Robertson v. State

In his motion for rehearing appellant complains on two grounds only. First, that the court erred in holding that the indictment was sufficient in that it did not expressly allege that the appellant was warned, etc., before he testified before the grand jury and that because the indictment did not so allege the court erred in permitting the testimony of the witnesses Lewis, Martin and Sweeton that such warning was given. These questions were correctly decided in the original opinion and no further discussion of them is necessary.

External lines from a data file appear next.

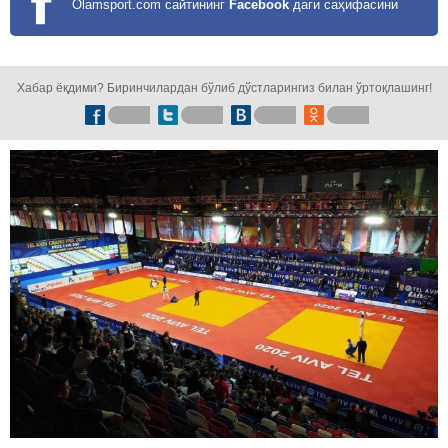
Olamsport.com сайтининг
Facebook
даги саҳифасини
кузатинг!
Хабар ёқдими? Биринчилардан бўлиб дўстларингиз билан ўртоқлашинг!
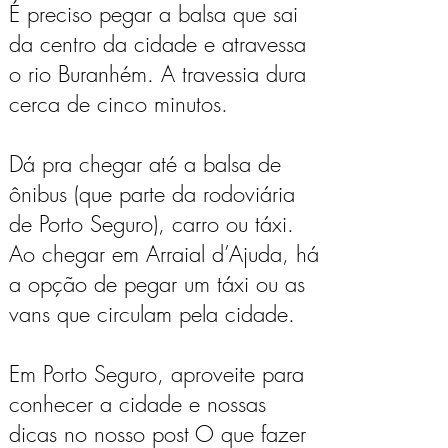
É preciso pegar a balsa que sai
da centro da cidade e atravessa
o rio Buranhém. A travessia dura
cerca de cinco minutos.
Dá pra chegar até a balsa de
ônibus (que parte da rodoviária
de Porto Seguro), carro ou táxi.
Ao chegar em Arraial d’Ajuda, há
a opção de pegar um táxi ou as
vans que circulam pela cidade.
Em Porto Seguro, aproveite para
conhecer a cidade e nossas
dicas no nosso post
O que fazer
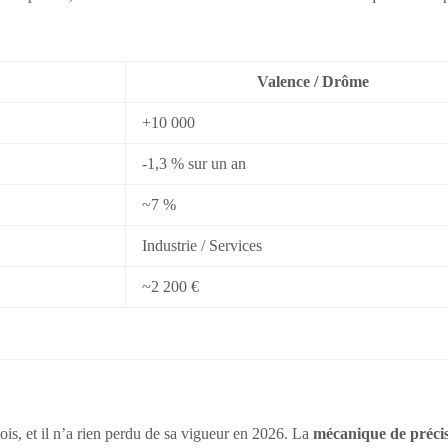
Valence / Drôme
+10 000
-1,3 % sur un an
~7 %
Industrie / Services
~2 200 €
ois, et il n’a rien perdu de sa vigueur en 2026. La
mécanique de préci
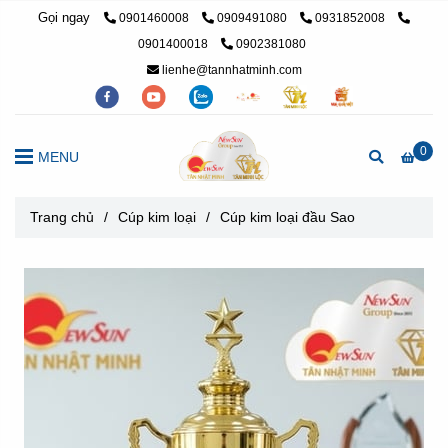
Gọi ngay
0901460008
0909491080
0931852008
0901400018
0902381080
lienhe@tannhatminh.com
0
MENU
Trang chủ
/
Cúp kim loại
/
Cúp kim loại đầu Sao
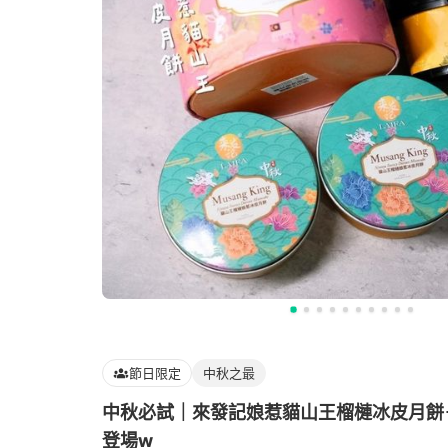
節日限定
中秋之最
中秋必試｜來發記娘惹貓山王榴槤冰皮月餅
登場w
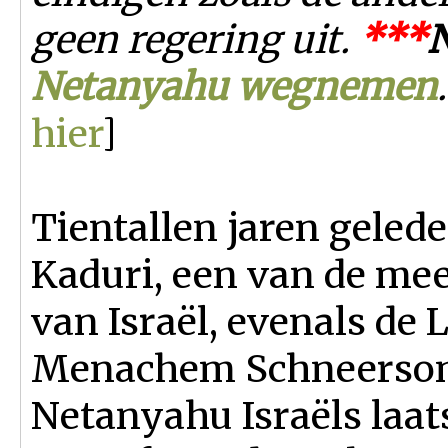
geen regering uit.
*
*
*
Netanyahu wegnemen
hier
]
Tientallen jaren geled
Kaduri, een van de mee
van Israël, evenals de
Menachem Schneerson,
Netanyahu Israëls laat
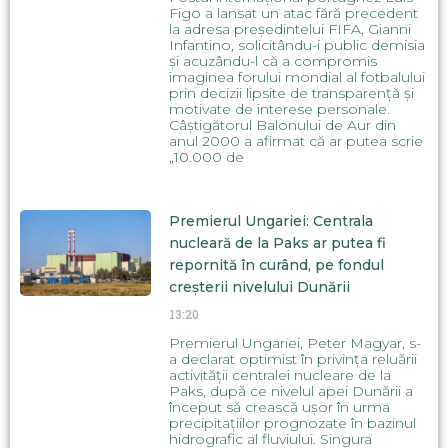
Figo a lansat un atac fără precedent
la adresa președintelui FIFA, Gianni
Infantino, solicitându-i public demisia
și acuzându-l că a compromis
imaginea forului mondial al fotbalului
prin decizii lipsite de transparență și
motivate de interese personale.
Câștigătorul Balonului de Aur din
anul 2000 a afirmat că ar putea scrie
„10.000 de
Premierul Ungariei: Centrala
nucleară de la Paks ar putea fi
repornită în curând, pe fondul
creșterii nivelului Dunării
13:20
Premierul Ungariei, Peter Magyar, s-
a declarat optimist în privința reluării
activității centralei nucleare de la
Paks, după ce nivelul apei Dunării a
început să crească ușor în urma
precipitațiilor prognozate în bazinul
hidrografic al fluviului. Singura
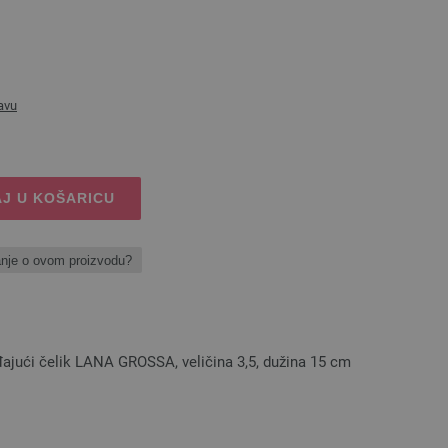
avu
J U KOŠARICU
anje o ovom proizvodu?
đajući čelik LANA GROSSA, veličina 3,5, dužina 15 cm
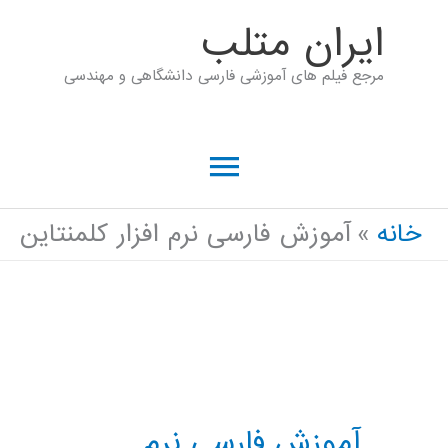
رش
ايران متلب
ه
مرجع فیلم های آموزشی فارسی دانشگاهی و مهندسی
حتوا
فهرست
اصلی
خانه
آموزش فارسی نرم افزار کلمنتاین
آموزش فارسی نرم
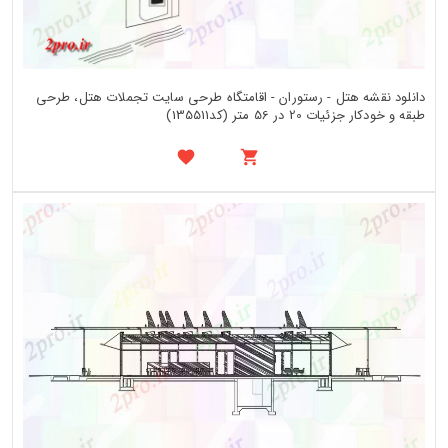
دانلود نقشه هتل - رستوران - اقامتگاه طرحی سایت تجملات هتل، طرحی
طبقه و خودکار جزئیات 20 در 56 متر (کد135511)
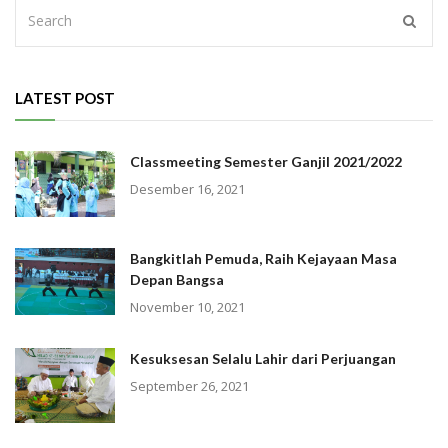
LATEST POST
Classmeeting Semester Ganjil 2021/2022
Desember 16, 2021
Bangkitlah Pemuda, Raih Kejayaan Masa
Depan Bangsa
November 10, 2021
Kesuksesan Selalu Lahir dari Perjuangan
September 26, 2021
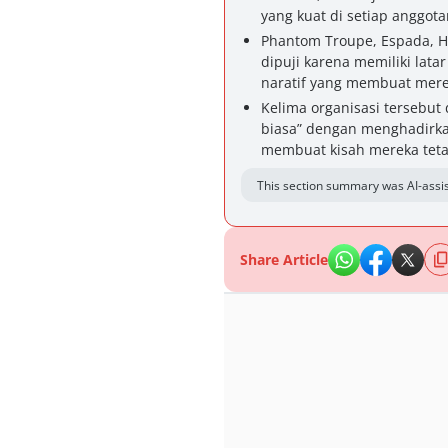
yang kuat di setiap anggota
Phantom Troupe, Espada, H
dipuji karena memiliki lata
naratif yang membuat merek
Kelima organisasi tersebut
biasa” dengan menghadirka
membuat kisah mereka teta
This section summary was AI-assis
Share Article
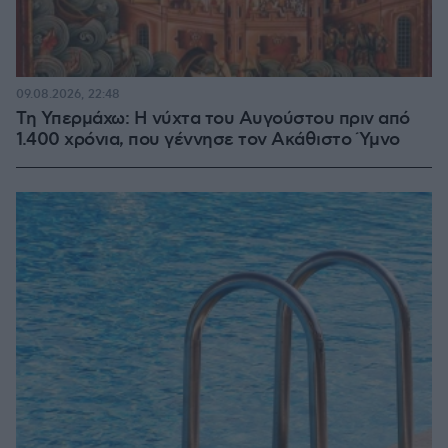
09.08.2026, 22:48
Τη Υπερμάχω: Η νύχτα του Αυγούστου πριν από
1.400 χρόνια, που γέννησε τον Ακάθιστο Ύμνο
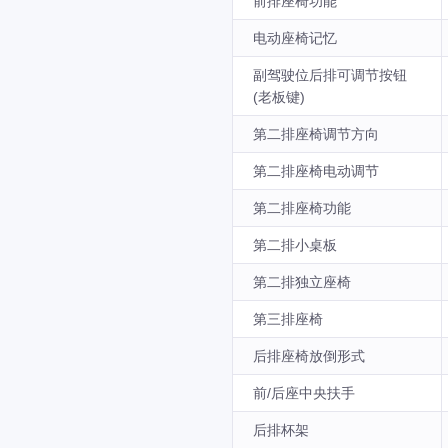
前排座椅功能
电动座椅记忆
副驾驶位后排可调节按钮
(老板键)
第二排座椅调节方向
第二排座椅电动调节
第二排座椅功能
第二排小桌板
第二排独立座椅
第三排座椅
后排座椅放倒形式
前/后座中央扶手
后排杯架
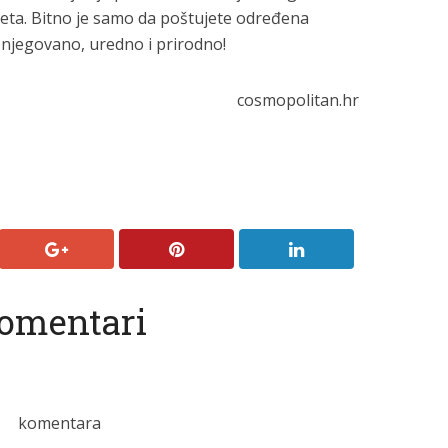
ijeta. Bitno je samo da poštujete određena
u njegovano, uredno i prirodno!
cosmopolitan.hr
omentari
komentara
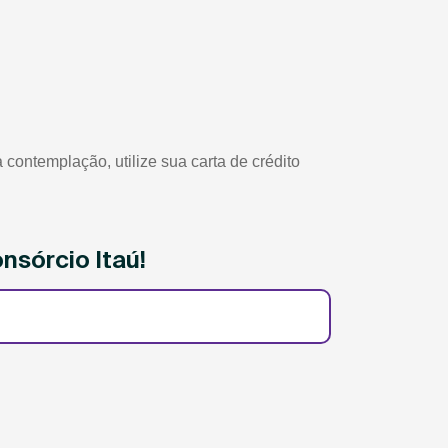
contemplação, utilize sua carta de crédito
nsórcio Itaú!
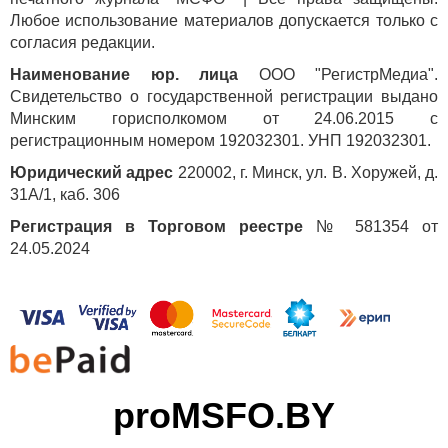
Любое использование материалов допускается только с
согласия редакции.
Наименование юр. лица
ООО "РегистрМедиа".
Свидетельство о государственной регистрации выдано
Минским горисполкомом от 24.06.2015 с
регистрационным номером 192032301. УНП 192032301.
Юридический адрес
220002, г. Минск, ул. В. Хоружей, д.
31А/1, каб. 306
Регистрация в Торговом реестре
№ 581354 от
24.05.2024
proMSFO.BY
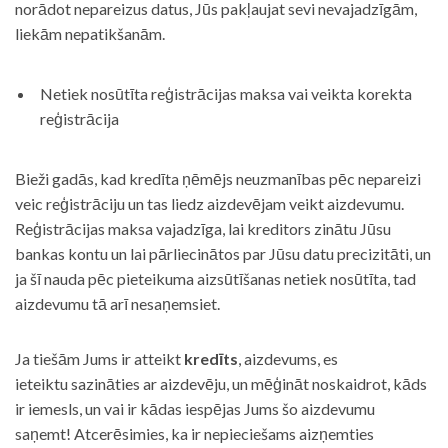
norādot nepareizus datus, Jūs pakļaujat sevi nevajadzīgām,
liekām nepatikšanām.
Netiek nosūtīta reģistrācijas maksa vai veikta korekta
reģistrācija
Bieži gadās, kad kredīta ņēmējs neuzmanības pēc nepareizi
veic reģistrāciju un tas liedz aizdevējam veikt aizdevumu.
Reģistrācijas maksa vajadzīga, lai kreditors zinātu Jūsu
bankas kontu un lai pārliecinātos par Jūsu datu precizitāti, un
ja šī nauda pēc pieteikuma aizsūtīšanas netiek nosūtīta, tad
aizdevumu tā arī nesaņemsiet.
Ja tiešām Jums ir atteikt
kredīts
, aizdevums, es
ieteiktu sazināties ar aizdevēju, un mēģināt noskaidrot, kāds
ir iemesls, un vai ir kādas iespējas Jums šo aizdevumu
saņemt! Atcerēsimies, ka ir nepieciešams aizņemties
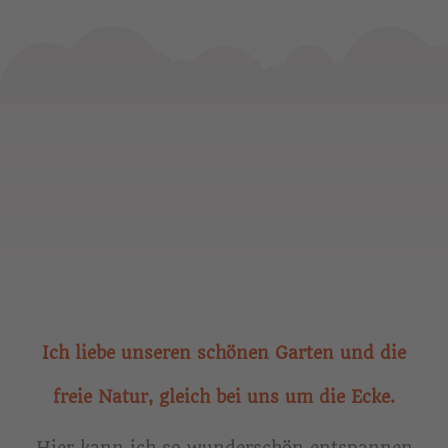
Ich liebe unseren schönen Garten und die
freie Natur, gleich bei uns um die Ecke.
Hier kann ich so wunderschön entspannen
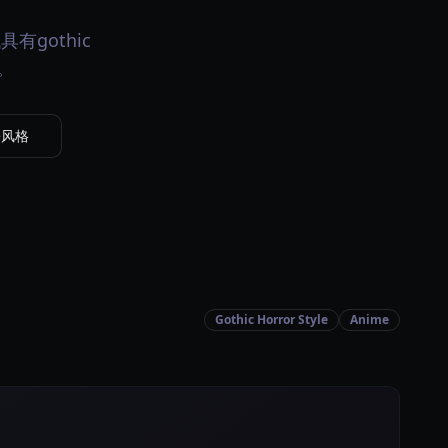
具有gothic
者。
le风格
Gothic Horror Style
Anime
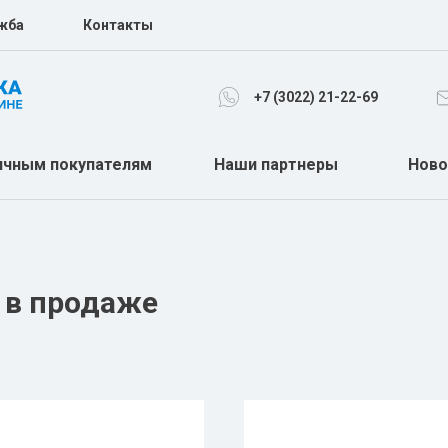
жба
Контакты
+7 (3022) 21-22-69
ичным покупателям
Наши партнеры
Ново
МЕДЕЦИНСКАЯ МЕБЕЛЬ
ОТОЛАРИНЛОГИЯ
ХАРТМАНН
ОФТАЛЬМОЛОГИЯ
а в продаже
ЭНДОСКОПИЯ
ОРТОПЕДИЯ
НЕОНАЛОГИЯ
ПОДУШКИ
ЛАБОРАТОРИЯ
ИВЛ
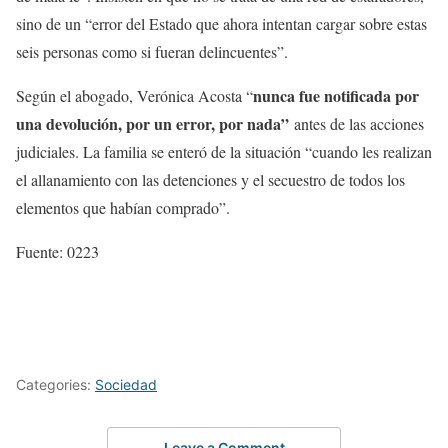
sino de un “error del Estado que ahora intentan cargar sobre estas
seis personas como si fueran delincuentes”.
nunca fue notificada por
Según el abogado, Verónica Acosta “
una devolución, por un error, por nada”
antes de las acciones
judiciales. La familia se enteró de la situación “cuando les realizan
el allanamiento con las detenciones y el secuestro de todos los
elementos que habían comprado”.
Fuente: 0223
Categories:
Sociedad
Leave a Comment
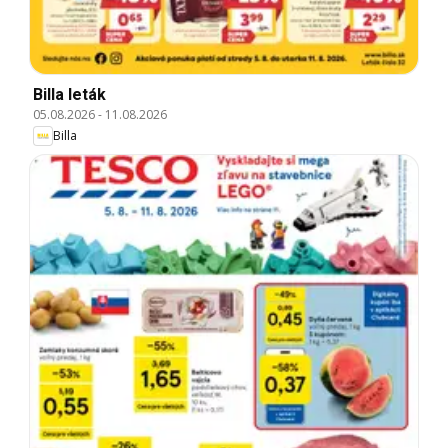
Billa leták
05.08.2026
-
11.08.2026
Billa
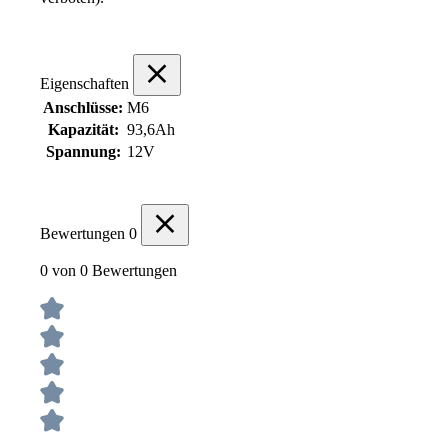
Eigenschaften
Anschlüsse:
M6
Kapazität:
93,6Ah
Spannung:
12V
Bewertungen
0
0 von 0 Bewertungen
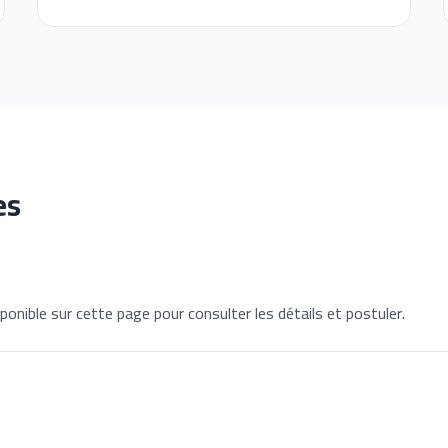
es
ponible sur cette page pour consulter les détails et postuler.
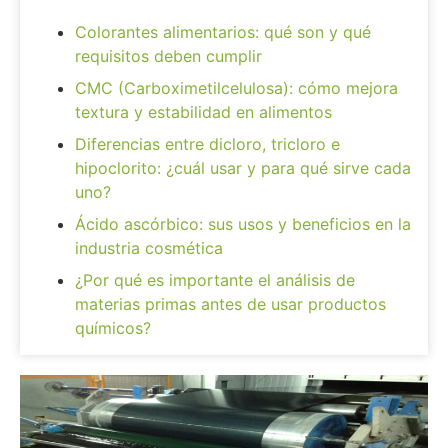
Colorantes alimentarios: qué son y qué
requisitos deben cumplir
CMC (Carboximetilcelulosa): cómo mejora
textura y estabilidad en alimentos
Diferencias entre dicloro, tricloro e
hipoclorito: ¿cuál usar y para qué sirve cada
uno?
Ácido ascórbico: sus usos y beneficios en la
industria cosmética
¿Por qué es importante el análisis de
materias primas antes de usar productos
químicos?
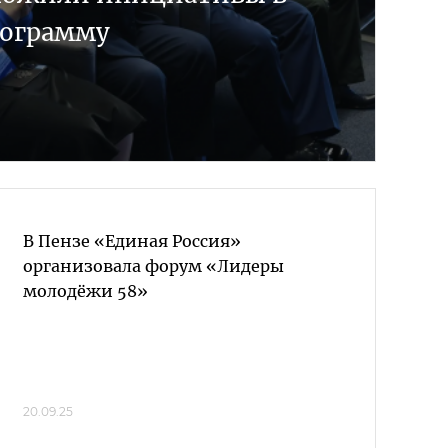
рограмму
В Пензе «Единая Россия»
организовала форум «Лидеры
молодёжи 58»
20.09.25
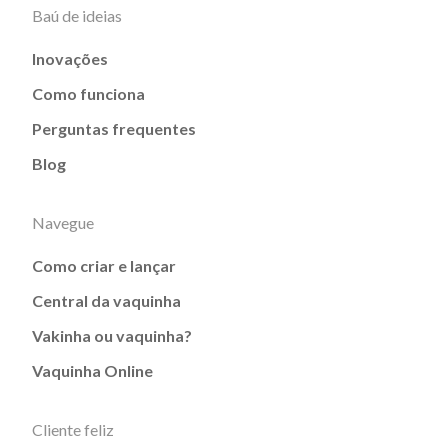
Baú de ideias
Inovações
Como funciona
Perguntas frequentes
Blog
Navegue
Como criar e lançar
Central da vaquinha
Vakinha ou vaquinha?
Vaquinha Online
Cliente feliz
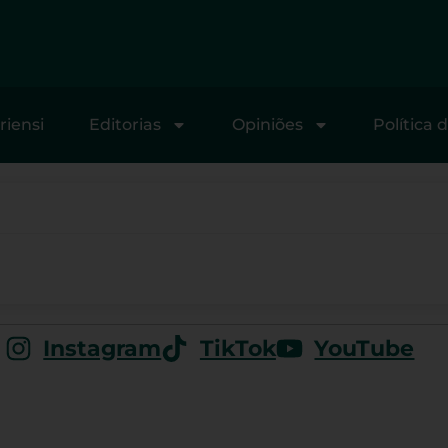
riensi
Editorias
Opiniões
Política 
Instagram
TikTok
YouTube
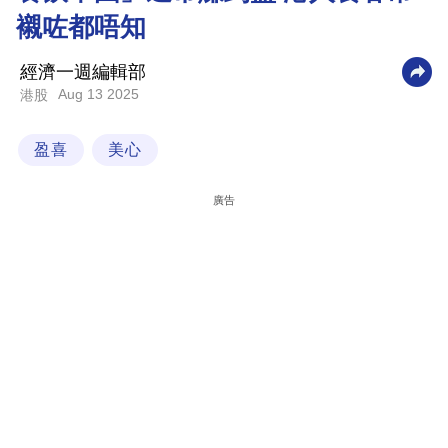
襯咗都唔知
科
技
經濟一週編輯部
職
Aug 13 2025
港股
場
盈喜
美心
生
活
廣告
時
事
專
欄
訂
閱
專
區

The other ground of his motion for rehearing, as we understand it, is that the court erred in not giving his special charge shown by his bill of exceptions No. 6 to this effect:

"Now comes the defendant in the above entitled and numbered cause, after the State has rested its case, and moves the court to instruct the jury to return a verdict of not guilty, for want of legal and necessary proof of guilt, and for want of sufficiency of proof of the falsity of the alleged statement of perjury in the indictment by two credible witnesses or one credible witness strongly corroborated," claiming that this should have been given in accordance with Art. 805 (785) Code Criminal Procedure to that effect. Instead of this, the court charged the jury in a separate and distinct paragraph in the precise language as requested by appellant in his special charge No. 6: "You are instructed that a credible witness is one, who being competent to give evidence, is worthy of belief." And in addition, this: "The jury are the exclusive judges of the facts proved, of the credibility of the witnesses and the weight to be given to the testimony, but in this case the State must make out its case by the testimony of two credible witnesses or of one credible witness corroborated strongly by other evidence of the falsity of the defendant's statement under oath." And still in addition, gave appellant's 8th special charge as follows:

"A conviction for perjury can be had in this State only upon the testimony of two credible witnesses, or of one credible witness strongly corroborated by other evidence as to the falsity of the defendant's *Page 250 statements under oath, and if you have a reasonable doubt of the sufficiency of the evidence to prove such falsity of such statement, if you find there is such evidence of falsity of the alleged statement, or if you have a reasonable doubt as to the sufficiency of evidence of the corroboration, if you find there was any corroboration, you will find the defendant not guilty."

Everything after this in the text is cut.